The Google engineers, PMs and even the support teams are extremely active on Stack Overflow. I’ve rarely been left wanting after posting a question. It’s also a great way to give something back too. Instead of only asking questions, you can answer some too. Answering questions and receiving upvotes/points can be very rewarding — and addictive!
4. GCP Community Slack Channel
Slack is used by the majority of people nowadays. Mostly to send memes and giphy’s, and shoot the shit all day with friends and colleagues instead of actually working. But all that nonsense aside, it can actually be a good place to find some help for GCP. There’s an official GCP team that you sign up to here.
Some of the Google folks pop their heads up every now and then and help out. BTW, speaking of Slack, another tip is to create a channel in your team and hook it into the RSS feed of the release notes for the products themselves e.g. BigQuery, Bigtable etc.
5. Local Community Groups (‘GDG Cloud [city|town]’)
If you’re lucky, then you’ll have a local user group in the your city. Some areas even have several of them. The official ones (actually supported by Google) are called ‘GDG Cloud [city|town]’ e.g. GDG Cloud Melbourne.
These user groups are run by community members that are passionate about Google Cloud, and they generously volunteer their time to help organize and run them. They regularly have Google staff present, and it’s a great place to network, ask questions and even practice your public speaking skills. Of course, the cold beer and tasty pizza that is usually provided isn’t too bad either if you can’t be bothered cooking that night.
Social media to the rescue again. Twitter is a great place to lurk..I mean participate. Not only is it a great way to stay abreast of things (as long as you curate your feed appropriately and block tweets with the word “Trump” in them), but many of the Google engineers and PMs are super active on the platform too. Some of them don’t even mind you asking them a question directly, but sometimes it’s hard to fit in 280 chars — unless you’ve mastered the Twitter skill of writing succinct tweets.
Here’s a great list of all the Developer Advocates from Google for GCP to get you started.
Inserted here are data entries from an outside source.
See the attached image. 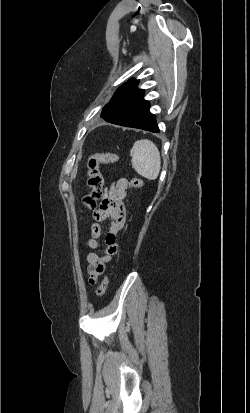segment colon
Segmentation results:
<instances>
[{
  "mask_svg": "<svg viewBox=\"0 0 250 413\" xmlns=\"http://www.w3.org/2000/svg\"><path fill=\"white\" fill-rule=\"evenodd\" d=\"M119 161V157L112 153H97L88 160V185L90 192L84 197V205L88 209H93L97 201L103 197L104 178L100 172L101 164H111ZM144 186V181L140 178H133L130 181V188L137 189ZM109 284V279L105 276L96 290L98 297H101Z\"/></svg>",
  "mask_w": 250,
  "mask_h": 413,
  "instance_id": "1",
  "label": "colon"
}]
</instances>
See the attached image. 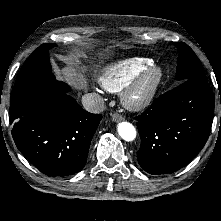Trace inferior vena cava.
I'll return each instance as SVG.
<instances>
[{
    "mask_svg": "<svg viewBox=\"0 0 221 221\" xmlns=\"http://www.w3.org/2000/svg\"><path fill=\"white\" fill-rule=\"evenodd\" d=\"M82 105L85 110L92 113H101L105 110L103 98L96 93H87L82 96Z\"/></svg>",
    "mask_w": 221,
    "mask_h": 221,
    "instance_id": "obj_1",
    "label": "inferior vena cava"
}]
</instances>
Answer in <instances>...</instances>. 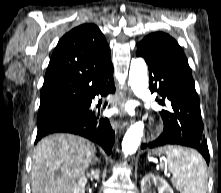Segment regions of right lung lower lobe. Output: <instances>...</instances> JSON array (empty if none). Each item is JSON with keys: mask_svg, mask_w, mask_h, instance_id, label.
<instances>
[{"mask_svg": "<svg viewBox=\"0 0 221 193\" xmlns=\"http://www.w3.org/2000/svg\"><path fill=\"white\" fill-rule=\"evenodd\" d=\"M114 91L115 87L112 68L101 75L93 84L91 92L85 98L87 105L86 113L69 122L48 129L38 130L35 143L42 137L52 133H73L88 138L93 142H97L107 154H110L115 141V135L109 120L101 117L100 112L90 111L88 107L91 105L92 99L96 95L101 94L102 96H106Z\"/></svg>", "mask_w": 221, "mask_h": 193, "instance_id": "98d812e1", "label": "right lung lower lobe"}]
</instances>
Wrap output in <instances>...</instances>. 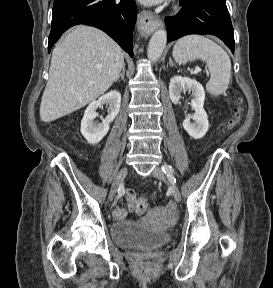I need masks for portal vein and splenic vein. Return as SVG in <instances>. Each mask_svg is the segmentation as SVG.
<instances>
[{
	"label": "portal vein and splenic vein",
	"mask_w": 273,
	"mask_h": 288,
	"mask_svg": "<svg viewBox=\"0 0 273 288\" xmlns=\"http://www.w3.org/2000/svg\"><path fill=\"white\" fill-rule=\"evenodd\" d=\"M198 71H200V68H196V69L194 70V73H197Z\"/></svg>",
	"instance_id": "obj_1"
}]
</instances>
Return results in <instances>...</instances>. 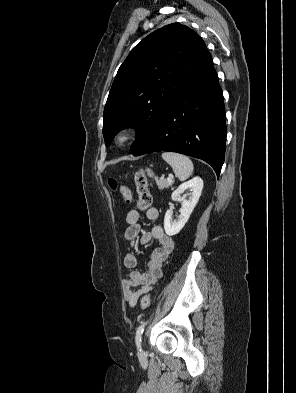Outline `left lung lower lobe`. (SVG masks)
Wrapping results in <instances>:
<instances>
[{"mask_svg": "<svg viewBox=\"0 0 296 393\" xmlns=\"http://www.w3.org/2000/svg\"><path fill=\"white\" fill-rule=\"evenodd\" d=\"M223 94L211 56L167 108L135 156L172 151L210 164L219 176L225 158Z\"/></svg>", "mask_w": 296, "mask_h": 393, "instance_id": "left-lung-lower-lobe-1", "label": "left lung lower lobe"}]
</instances>
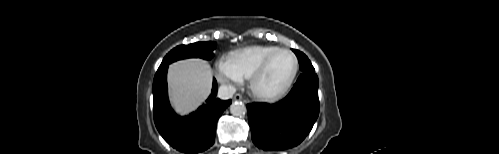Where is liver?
I'll return each mask as SVG.
<instances>
[{
    "instance_id": "1",
    "label": "liver",
    "mask_w": 499,
    "mask_h": 154,
    "mask_svg": "<svg viewBox=\"0 0 499 154\" xmlns=\"http://www.w3.org/2000/svg\"><path fill=\"white\" fill-rule=\"evenodd\" d=\"M212 70L202 59H186L169 66L168 84L172 106L180 115L194 111L210 94Z\"/></svg>"
}]
</instances>
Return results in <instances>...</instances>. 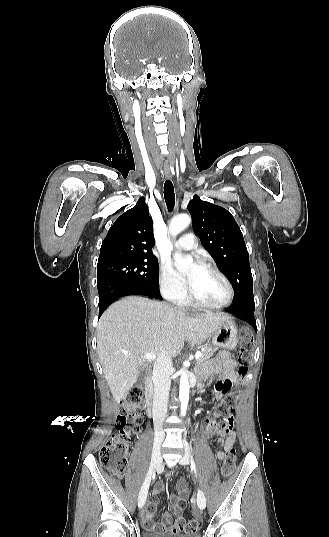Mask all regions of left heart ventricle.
Returning a JSON list of instances; mask_svg holds the SVG:
<instances>
[{
  "instance_id": "1",
  "label": "left heart ventricle",
  "mask_w": 329,
  "mask_h": 537,
  "mask_svg": "<svg viewBox=\"0 0 329 537\" xmlns=\"http://www.w3.org/2000/svg\"><path fill=\"white\" fill-rule=\"evenodd\" d=\"M191 272L192 269L189 274ZM191 290L196 297L212 304L223 303L228 297L227 287L222 279L214 272L203 267L198 272Z\"/></svg>"
}]
</instances>
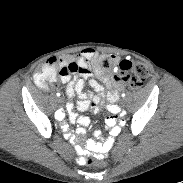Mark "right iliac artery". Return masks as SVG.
<instances>
[{
    "instance_id": "obj_1",
    "label": "right iliac artery",
    "mask_w": 183,
    "mask_h": 183,
    "mask_svg": "<svg viewBox=\"0 0 183 183\" xmlns=\"http://www.w3.org/2000/svg\"><path fill=\"white\" fill-rule=\"evenodd\" d=\"M57 96H60V94L57 93ZM55 116H56L57 118H61V117H62V112H61V111H57L56 114H55Z\"/></svg>"
}]
</instances>
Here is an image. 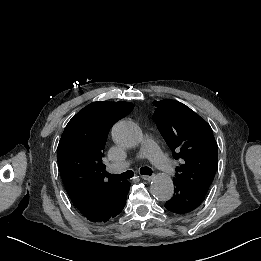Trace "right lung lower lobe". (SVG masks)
Segmentation results:
<instances>
[{
    "label": "right lung lower lobe",
    "mask_w": 261,
    "mask_h": 261,
    "mask_svg": "<svg viewBox=\"0 0 261 261\" xmlns=\"http://www.w3.org/2000/svg\"><path fill=\"white\" fill-rule=\"evenodd\" d=\"M129 186L130 183L126 181L120 187L99 196L82 215L92 222H106L115 217L126 204Z\"/></svg>",
    "instance_id": "obj_1"
}]
</instances>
There’s also the official GCP Twitter account here too. And, don’t forgot to follow me too of course. I promise not to be able to answer any of your silly questions.
The wrap up
Most of the options I’ve listed above are mentioned in the GCP docs, but I thought it would be nice to summarize them here on my blog. If I’m missed something or you have another tip for GCP support that you’d like to share, then feel free to write your own article. Just kidding — well kind of.